Let’s take "(()())(())" as an example:

The first primitive is "(()())" → we remove the outermost '(', ')' → becomes "()()"
The second primitive is "(())" → becomes "()"
Final result: "()()()"

Edge Cases

If the input is an empty string "", there’s nothing to process, so we return "".
If the string consists only of "()()", each pair is its own primitive, and both outer parentheses are removed, leaving an empty string.
If the input is deeply nested like "((()))", then removing the outermost parentheses gives "(())".

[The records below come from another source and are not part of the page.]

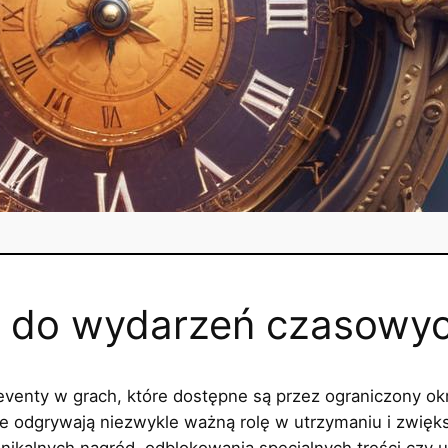
 do wydarzeń czasowyc
venty w grach, które dostępne są przez ograniczony okr
te odgrywają niezwykle ważną rolę w utrzymaniu i zwięk
nikalnych nagród, odblokowania specjalnych treści czy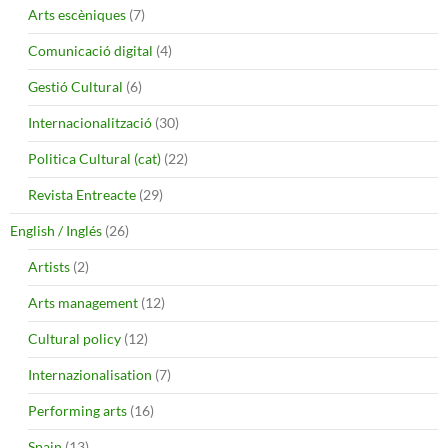
Arts escèniques
(7)
Comunicació digital
(4)
Gestió Cultural
(6)
Internacionalització
(30)
Politica Cultural (cat)
(22)
Revista Entreacte
(29)
English / Inglés
(26)
Artists
(2)
Arts management
(12)
Cultural policy
(12)
Internazionalisation
(7)
Performing arts
(16)
Spain
(13)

This method works efficiently in one pass through the string and uses only a simple counter — making it an optimal solution.

Algorithm Steps❯

Given a valid parentheses string s.
Initialize an empty result string and a counter open = 0.
Iterate through each character in the string:
→ If the character is '(', increment open.
→ If open > 1 after incrementing, add '(' to the result.
→ If the character is ')', decrement open.
→ If open > 0 before decrementing, add ')' to the result.
By skipping the first '(' and the last ')' of each primitive, we effectively remove the outermost parentheses.
Return the final result string.

Code

Python

Java

JavaScript

C++

Kotlin

Swift

Php

def remove_outer_parentheses(s):
    result = []
    open_count = 0
    
    for char in s:
        if char == '(':  # Increase count for open
            if open_count > 0:
                result.append(char)  # Don't include outermost
            open_count += 1
        else:
            open_count -= 1
            if open_count > 0:
                result.append(char)  # Don't include outermost

    return ''.join(result)

# Sample Input
s = "(()())(())"
print("Result:", remove_outer_parentheses(s))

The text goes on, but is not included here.